U.S. Rep. Mark Pocan and Sen. Tammy Baldwin introduced legislation Thursday that would extend federal employment benefits to domestic partners.
Baldwin and Pocan, who are both openly gay, said the federal government should help to lead the LGBT rights movement.
“We’ve made great progress for committed, same-sex couples in America but we still have work to do to move freedom and fairness forward,” Baldwin said in a statement. “This bill helps provide federal employees and their domestic partners equal access and opportunity to the benefits across our country are already providing.”
The bill would give federal employees and their domestic partners the ability to participate in federal retirement, life insurance, in addition to family and medical leave benefits extended to heterosexual married couples.
Benefits to federal employees would only be extended to those employees who live in states that do not recognize same-sex marriage.
Sen.
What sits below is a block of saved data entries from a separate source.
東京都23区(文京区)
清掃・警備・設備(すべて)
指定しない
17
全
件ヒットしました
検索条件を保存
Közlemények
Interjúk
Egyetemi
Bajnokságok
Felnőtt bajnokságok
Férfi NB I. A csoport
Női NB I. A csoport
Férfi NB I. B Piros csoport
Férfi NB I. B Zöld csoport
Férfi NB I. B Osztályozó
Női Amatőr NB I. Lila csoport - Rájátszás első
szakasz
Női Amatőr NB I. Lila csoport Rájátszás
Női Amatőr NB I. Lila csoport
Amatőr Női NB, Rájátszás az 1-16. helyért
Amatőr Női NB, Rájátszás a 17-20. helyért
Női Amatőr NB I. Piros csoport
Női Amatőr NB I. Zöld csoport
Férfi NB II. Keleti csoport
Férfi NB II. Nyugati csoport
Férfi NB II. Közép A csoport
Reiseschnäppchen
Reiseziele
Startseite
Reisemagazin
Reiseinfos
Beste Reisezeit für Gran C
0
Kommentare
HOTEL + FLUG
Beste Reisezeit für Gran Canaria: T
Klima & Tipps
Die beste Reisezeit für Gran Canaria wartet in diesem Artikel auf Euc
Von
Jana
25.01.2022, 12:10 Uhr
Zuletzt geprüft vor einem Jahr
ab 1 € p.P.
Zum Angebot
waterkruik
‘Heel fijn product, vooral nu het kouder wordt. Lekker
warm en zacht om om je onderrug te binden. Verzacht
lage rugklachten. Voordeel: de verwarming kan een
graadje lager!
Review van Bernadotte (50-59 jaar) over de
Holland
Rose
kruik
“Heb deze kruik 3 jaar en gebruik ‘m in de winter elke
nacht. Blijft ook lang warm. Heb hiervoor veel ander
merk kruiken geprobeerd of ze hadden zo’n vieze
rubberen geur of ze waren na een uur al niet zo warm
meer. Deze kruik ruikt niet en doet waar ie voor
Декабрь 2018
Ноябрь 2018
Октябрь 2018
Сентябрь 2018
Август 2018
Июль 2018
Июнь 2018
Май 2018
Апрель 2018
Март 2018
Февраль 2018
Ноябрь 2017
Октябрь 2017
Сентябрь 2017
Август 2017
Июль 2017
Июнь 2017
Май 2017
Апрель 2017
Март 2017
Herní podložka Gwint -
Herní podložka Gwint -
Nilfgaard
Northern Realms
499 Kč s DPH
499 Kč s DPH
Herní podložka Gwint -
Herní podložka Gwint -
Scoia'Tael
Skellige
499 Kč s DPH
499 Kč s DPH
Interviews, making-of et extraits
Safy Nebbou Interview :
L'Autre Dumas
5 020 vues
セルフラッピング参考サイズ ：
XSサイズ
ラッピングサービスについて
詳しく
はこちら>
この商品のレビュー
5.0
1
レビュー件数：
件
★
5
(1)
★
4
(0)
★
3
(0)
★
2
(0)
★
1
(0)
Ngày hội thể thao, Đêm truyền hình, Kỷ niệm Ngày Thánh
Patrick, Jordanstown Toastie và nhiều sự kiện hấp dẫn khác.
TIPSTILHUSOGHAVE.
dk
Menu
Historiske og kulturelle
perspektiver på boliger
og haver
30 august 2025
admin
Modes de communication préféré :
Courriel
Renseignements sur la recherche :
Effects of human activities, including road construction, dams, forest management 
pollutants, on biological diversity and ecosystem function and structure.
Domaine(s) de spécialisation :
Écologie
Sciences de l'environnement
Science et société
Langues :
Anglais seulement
Susan Collins, R-Maine; U.S. Ileana Ros Lehtinen, R-Florida; and Rep. Gerry Connolly, D-Virginia, also introduced the bill with Pocan and Baldwin.
Baldwin said she is proud to work across the aisle with Republican legislators on the bill.
Pocan said the bill would help to alleviate some discrimination federal employees and their partners receive.
“Passage of our bipartisan legislation will remove discriminatory practices that punish certain federal employees merely for whom they love and where they live,” Pocan said in a statement.
The bill would only apply to federal employees who live in states that do not recognize same-sex marriage, such as Wisconsin.
Julaine Appling, president of Wisconsin Family Action, an organization that advocates against same-sex marriage, said the bill shows how similar marriage and the domestic partnerships in Wisconsin are.
“This particular proposal just simply reinforces how much like marriage the domestic partnership registry is, and how our Congressman Pocan and Sen. Baldwin want it to be treated like marriage,” Appling said.
Calls to U.S. Rep. Sean Duffy, R-Ashland, were not returned.